Using the listing below, print the line containing "Соединённые Штаты Америки", the line containing "Пенза — 94,7 FM", and each line between them, exactly and nothing else. Pictures stay out of the print.

[Records for the exercise Boundary: Start]

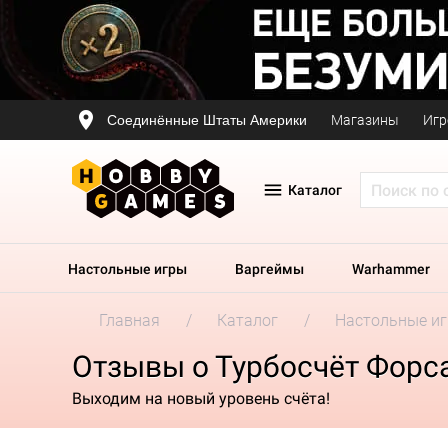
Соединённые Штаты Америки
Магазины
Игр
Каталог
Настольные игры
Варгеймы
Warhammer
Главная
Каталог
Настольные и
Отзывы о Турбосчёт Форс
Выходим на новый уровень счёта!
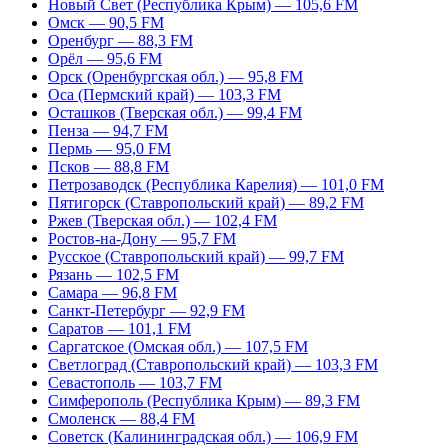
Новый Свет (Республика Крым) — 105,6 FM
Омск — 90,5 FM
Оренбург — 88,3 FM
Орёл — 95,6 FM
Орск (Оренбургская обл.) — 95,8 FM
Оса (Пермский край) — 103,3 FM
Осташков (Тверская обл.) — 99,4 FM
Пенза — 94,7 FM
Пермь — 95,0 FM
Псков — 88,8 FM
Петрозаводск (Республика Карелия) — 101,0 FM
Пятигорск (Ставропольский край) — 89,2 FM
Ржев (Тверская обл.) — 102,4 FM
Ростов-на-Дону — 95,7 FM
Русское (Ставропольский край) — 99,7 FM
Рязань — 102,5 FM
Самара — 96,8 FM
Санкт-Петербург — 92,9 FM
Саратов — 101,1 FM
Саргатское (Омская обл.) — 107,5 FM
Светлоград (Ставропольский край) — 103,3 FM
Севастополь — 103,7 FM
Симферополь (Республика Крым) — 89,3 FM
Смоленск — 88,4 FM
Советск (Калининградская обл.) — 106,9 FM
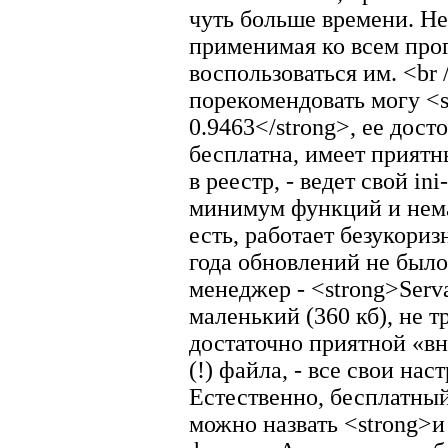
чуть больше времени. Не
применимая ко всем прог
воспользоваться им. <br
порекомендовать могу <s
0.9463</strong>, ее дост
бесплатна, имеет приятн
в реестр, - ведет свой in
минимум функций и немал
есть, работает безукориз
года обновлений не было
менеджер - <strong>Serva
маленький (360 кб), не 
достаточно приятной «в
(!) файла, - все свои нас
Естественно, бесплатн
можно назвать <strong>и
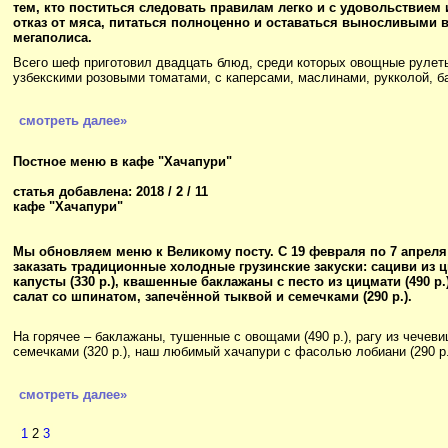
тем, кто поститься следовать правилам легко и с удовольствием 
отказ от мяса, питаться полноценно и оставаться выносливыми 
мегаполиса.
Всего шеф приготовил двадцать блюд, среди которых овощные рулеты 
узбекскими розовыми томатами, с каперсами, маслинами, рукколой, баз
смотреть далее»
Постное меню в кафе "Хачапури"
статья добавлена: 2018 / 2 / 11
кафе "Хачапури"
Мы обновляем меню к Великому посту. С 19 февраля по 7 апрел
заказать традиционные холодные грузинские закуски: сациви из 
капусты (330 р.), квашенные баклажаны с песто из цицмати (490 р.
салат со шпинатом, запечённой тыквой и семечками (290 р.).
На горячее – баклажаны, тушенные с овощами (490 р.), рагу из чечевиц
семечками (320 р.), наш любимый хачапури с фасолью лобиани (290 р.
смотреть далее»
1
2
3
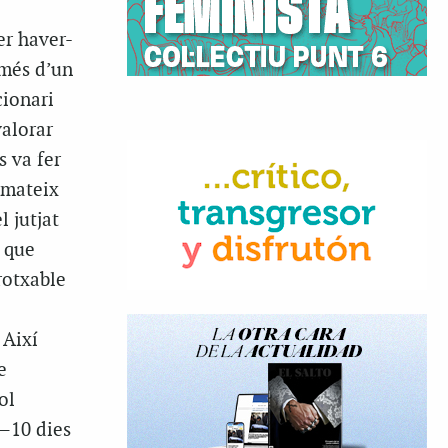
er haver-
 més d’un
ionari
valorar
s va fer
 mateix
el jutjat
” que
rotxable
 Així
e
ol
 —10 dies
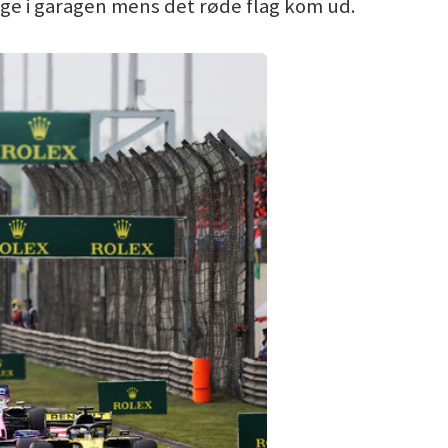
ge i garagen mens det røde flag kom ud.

[Records for the exercise Boundary: End]
[Records for the exercise Boundary: Start]

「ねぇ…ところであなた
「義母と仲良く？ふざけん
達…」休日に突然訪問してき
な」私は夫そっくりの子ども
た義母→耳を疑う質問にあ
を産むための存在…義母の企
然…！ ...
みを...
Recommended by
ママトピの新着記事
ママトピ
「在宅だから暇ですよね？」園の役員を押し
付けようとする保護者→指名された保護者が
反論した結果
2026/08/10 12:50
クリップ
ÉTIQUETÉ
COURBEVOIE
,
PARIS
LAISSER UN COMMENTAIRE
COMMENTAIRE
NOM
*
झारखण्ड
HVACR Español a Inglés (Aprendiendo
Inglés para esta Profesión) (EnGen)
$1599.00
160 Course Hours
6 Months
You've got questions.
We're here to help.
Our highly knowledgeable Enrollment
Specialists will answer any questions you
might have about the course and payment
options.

[Records for the exercise Boundary: End]

* Task result *
Соединённые Штаты Америки
Магазины
Игр
Каталог
Настольные игры
Варгеймы
Warhammer
Главная
Каталог
Настольные и
Отзывы о Турбосчёт Форс
Выходим на новый уровень счёта!
Новый Свет (Республика Крым) — 105,6 FM
Омск — 90,5 FM
Оренбург — 88,3 FM
Орёл — 95,6 FM
Орск (Оренбургская обл.) — 95,8 FM
Оса (Пермский край) — 103,3 FM
Осташков (Тверская обл.) — 99,4 FM
Пенза — 94,7 FM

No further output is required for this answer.